After an undesirably long time, I'm happy to say that another drop of Solaris on Xen is
available here.
Sources and other sundry parts are here.
Documentation can
be found at our community site, and
you can read
Chris Beal describe how to
get started with the new bits.
As you might expect, there's been a massive amount of change
since the last OpenSolaris release.
This time round, we are based on Xen 3.0.4 and build 66 of Nevada. As always, we'd love to hear about
your experiences if you try it out, either on the mailing list or the IRC channel.

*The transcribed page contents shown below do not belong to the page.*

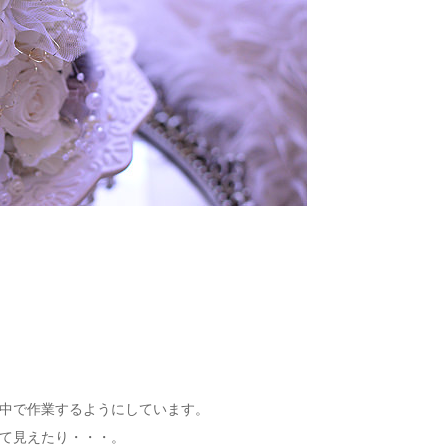
中で作業するようにしています。
て見えたり・・・。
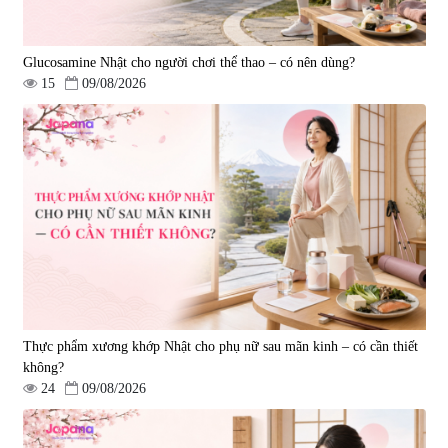
Glucosamine Nhật cho người chơi thể thao – có nên dùng?
15
09/08/2026
Thực phẩm xương khớp Nhật cho phụ nữ sau mãn kinh – có cần thiết
không?
24
09/08/2026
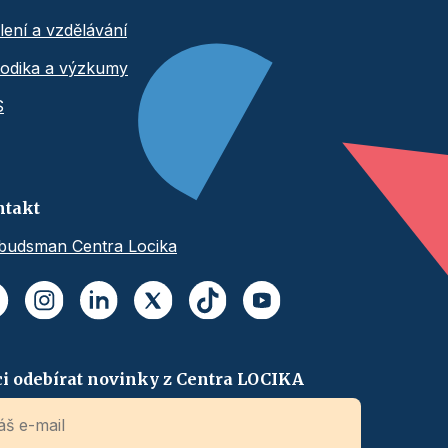
lení a vzdělávání
odika a výzkumy
S
ntakt
udsman Centra Locika
i odebírat novinky z Centra LOCIKA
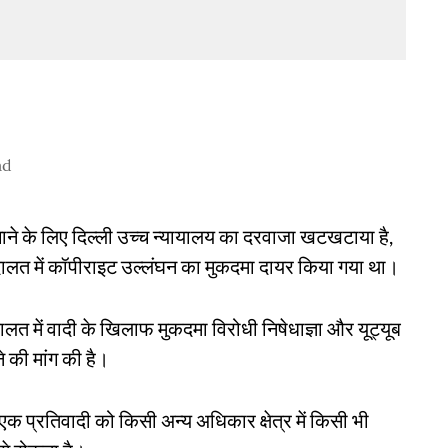
ad
बचाने के लिए दिल्ली उच्च न्यायालय का दरवाजा खटखटाया है,
दालत में कॉपीराइट उल्लंघन का मुकदमा दायर किया गया था।
दालत में वादी के खिलाफ मुकदमा विरोधी निषेधाज्ञा और यूट्यूब
ने की मांग की है।
क प्रतिवादी को किसी अन्य अधिकार क्षेत्र में किसी भी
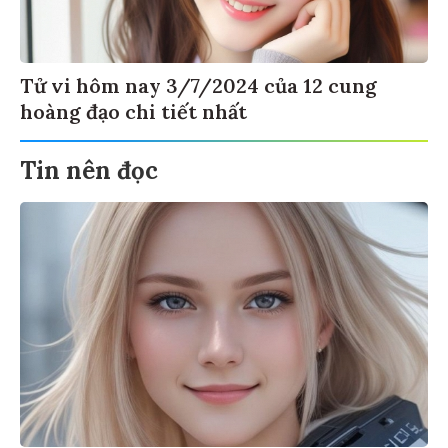
Tử vi hôm nay 3/7/2024 của 12 cung
hoàng đạo chi tiết nhất
Tin nên đọc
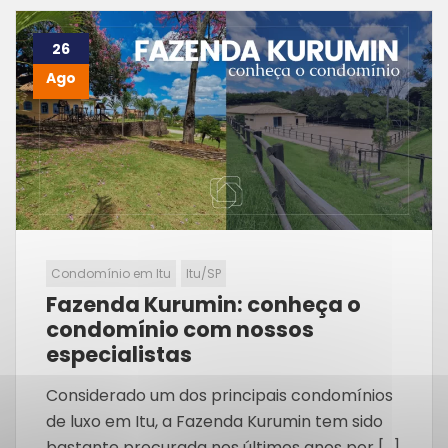
26
Ago
Condomínio em Itu
Itu/SP
Fazenda Kurumin: conheça o
condomínio com nossos
especialistas
Considerado um dos principais condomínios
de luxo em Itu, a Fazenda Kurumin tem sido
bastante procurada nos últimos anos por […]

In many ways, the most significant change is the huge effort we've put in to stabilize our codebase; a
significant number of potential hangs, crashes, and core dumps have been resolved, and we hope we're
converging on a good-quality release. We've started looking seriously at performance issues, and filling
in the implementation gaps. Since the last drop, notable improvements include:
- PAE support
-
By default, we now use PAE mode on 32-bit, aiding compatibility with other domain 0 implementations; we also
can boot under either PAE or non-PAE, if the Xen version has 'bi-modal' support. This has probably been the
most-requested change missing from our last release.
- HVM support
-
If you have the right CPU, you can now run fully-virtualized domains such as Windows using a Solaris dom0! Whilst
more work is needed here, this does seem to work pretty well already. Mark Johnson has some useful tips on using HVM domains.
- New management tools
-
We have integrated the virt- suite of management tools. virt-manager provides
a simple GUI for controlling guest domains on a single host. virt-install and virsh are simple CLIs
for installing and managing guest domains respectively. Note that parts of these tools are pre-alpha, and we still
have a significant amount of work to do on them. Nonetheless, we appreciate any comments...
- PV framebuffer
-
Solaris dom0 now supports the SDL-based paravirt framebuffer backend, which can be used with domUs that have PV framebuffer support.
- Virtual NIC support
-
The Ethernet bridge used in the previous release has been replaced with virtual NICs from the
Crossbow project. This enables future work
around smart NICs, resource controls, and more.
- Simplified Solaris guest domain install
-
It's now easy to install a new Solaris guest domain using the DVD ISO. The temporary tool in the last release,
vbdcfg, has disappeared now as a result. William Kucharski has a walk-through.
- Better SMF usage
-
Several of the xend configuration properties are now controlled using the SMF framework.
- Managed domain support
-
We now support xend-managed domain configurations instead of using .py configuration files. Certain
parts of this don't work too well yet (unfortunately all versions of Xen have similar problems), but we are
plugging in the gaps here one by one.
- Memory ballooning support
- Otherwise known as support for dynamic xm mem-set, this allows much greater flexibility in partitioning
the physical memory on a host amongst the guest domains. Ryan Scott has more details.
- Vastly improved debugging support
-
Crash dump analysis and debugging tools have always been a critical feature for Solaris developers. With this release,
we can use Solaris tools to debug both hypervisor crashes and problems with guest domains. I talk a little bit about
the latter feature below.
- xvbdb has been renamed
-
To simply be xdb. This was a very exciting change for certain members of our team.
We're still working hard on finishing things up for our phase 2 putback into Nevada (where "phase 1"
was the separate dboot putback). As well as
finishing this work, we're starting to look at further enhancements, in particular some features that are available
in other vendors' implementations, such as a hypervisor-copy based networking device, blktap support,
para-virtualized drivers for HVM domains (a huge performance fix), and more.
Debugging guest domains
Here I'll talk a little about one of the more minor new features that has nonetheless proven very useful.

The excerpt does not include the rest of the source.